Soluble fibre is usually soft and moist and is found in fruit (but not the skins), vegetables and pulses, oats and ground flax seeds. This type of fibre mixes with water in the gut forming a gel-like substance, helping to slow down digestion which, in turn, helps you feel fuller for longer. It also feeds your beneficial gut bacteria. Plus, the physical bulk helps you feel fuller so you may be less likely to consume excess calories.  


4.      It reduces the risk of type 2 diabetes

Research suggests that if every Australian adult added just 4–5g of fibre to their diet each day, it could help prevent 126,000 cases of type 2 diabetes and 64,000 cases of heart disease saving our economy $3.3 billion[ii].

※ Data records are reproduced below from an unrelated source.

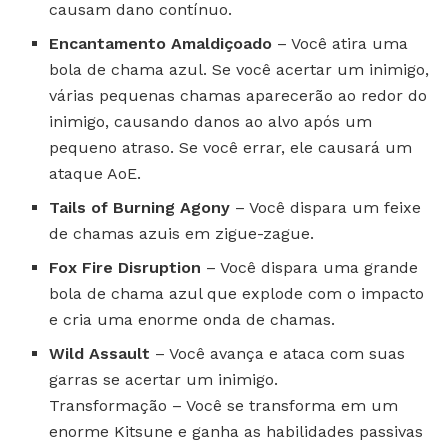
causam dano contínuo.
Encantamento Amaldiçoado
– Você atira uma
bola de chama azul. Se você acertar um inimigo,
várias pequenas chamas aparecerão ao redor do
inimigo, causando danos ao alvo após um
pequeno atraso. Se você errar, ele causará um
ataque AoE.
Tails of Burning Agony
– Você dispara um feixe
de chamas azuis em zigue-zague.
Fox Fire Disruption
– Você dispara uma grande
bola de chama azul que explode com o impacto
e cria uma enorme onda de chamas.
Wild Assault
– Você avança e ataca com suas
garras se acertar um inimigo.
Transformação – Você se transforma em um
enorme Kitsune e ganha as habilidades passivas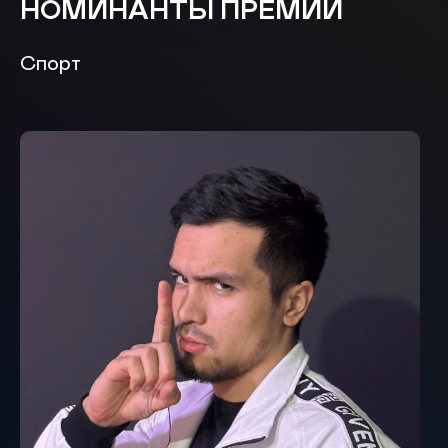
НОМИНАНТЫ ПРЕМИИ
Спорт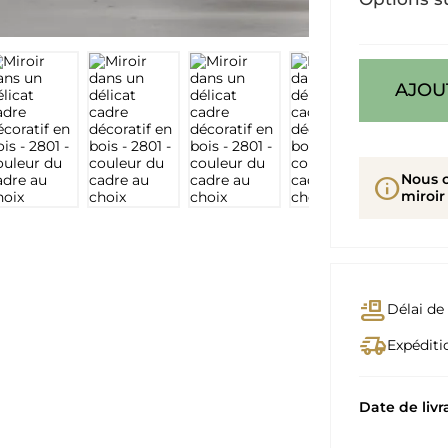
AJOU
Nous 
info
miroir
conveyor_belt
Délai de 
delivery_truck_speed
Expéditio
Date de livr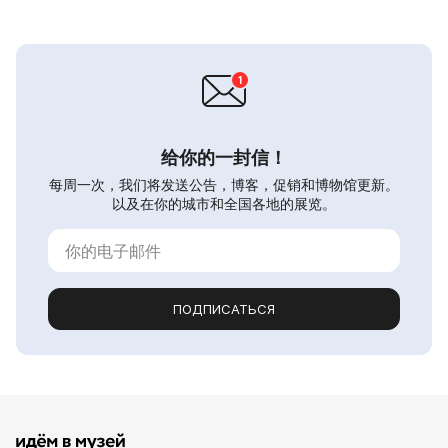
给你的一封信！
每周一次，我们将发送公告，博客，促销和博物馆更新。
以及在你的城市和全国各地的展览。
ПОДПИСАТЬСЯ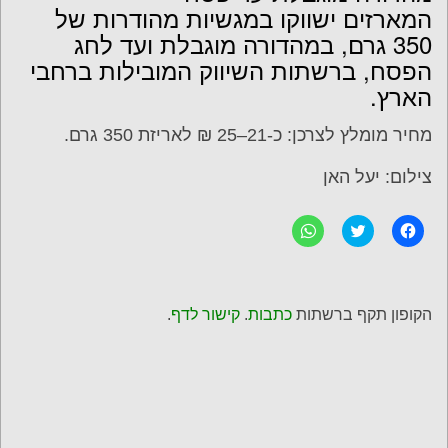
המארזים ישווקו במגשיות מהודרות של
350 גרם, במהדורה מוגבלת ועד לחג
הפסח, ברשתות השיווק המובילות ברחבי
הארץ.
מחיר מומלץ לצרכן: כ-21–25 ₪ לאריזת 350 גרם.
צילום: יעל האן
ל
C
ל
ח
l
ח
י
i
י
צ
c
צ
ה
k
ה
ל
t
ל
ש
o
ש
הקופון תקף ברשתות
כתבות
.
קישור לדף
.
י
s
י
ת
h
ת
ו
a
ו
ף
r
ף
ב
e
ב
פ
o
-
י
n
W
י
T
h
ס
w
a
ב
i
t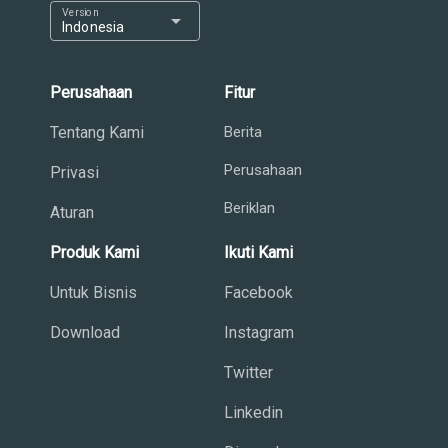
Version
arrow_drop_down
Indonesia
Perusahaan
Fitur
Tentang Kami
Berita
Perusahaan
Privasi
Beriklan
Aturan
Produk Kami
Ikuti Kami
Untuk Bisnis
Facebook
Download
Instagram
Twitter
Linkedin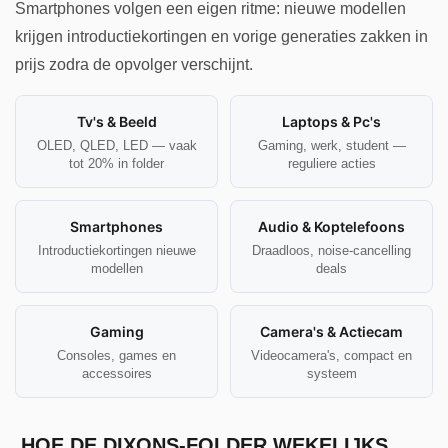
Smartphones volgen een eigen ritme: nieuwe modellen
krijgen introductiekortingen en vorige generaties zakken in
prijs zodra de opvolger verschijnt.
Tv's & Beeld
Laptops & Pc's
OLED, QLED, LED — vaak
Gaming, werk, student —
tot 20% in folder
reguliere acties
Smartphones
Audio & Koptelefoons
Introductiekortingen nieuwe
Draadloos, noise-cancelling
modellen
deals
Gaming
Camera's & Actiecam
Consoles, games en
Videocamera's, compact en
accessoires
systeem
HOE DE DIXONS-FOLDER WEKELIJKS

Eating a diet that is rich in fibre can help to flatten the rise in blood glucose (sugar) after eating. And, because it can help to delay the absorption of glucose from the gut and into the bloodstream, your body does not have to release as much insulin to return blood glucose levels to normal.


Again, fibre provides food for your probiotic bacteria, and good gut bacteria can play a part in weight regulation since obesity is a significant risk factor in the development of type 2 diabetes.


Soluble fibre is especially important if you have insulin resistance or type 2 diabetes. Find it in psyllium husk, legumes, oats and ground flax seeds. Ripe fruit and vegetables naturally contain more soluble fibre.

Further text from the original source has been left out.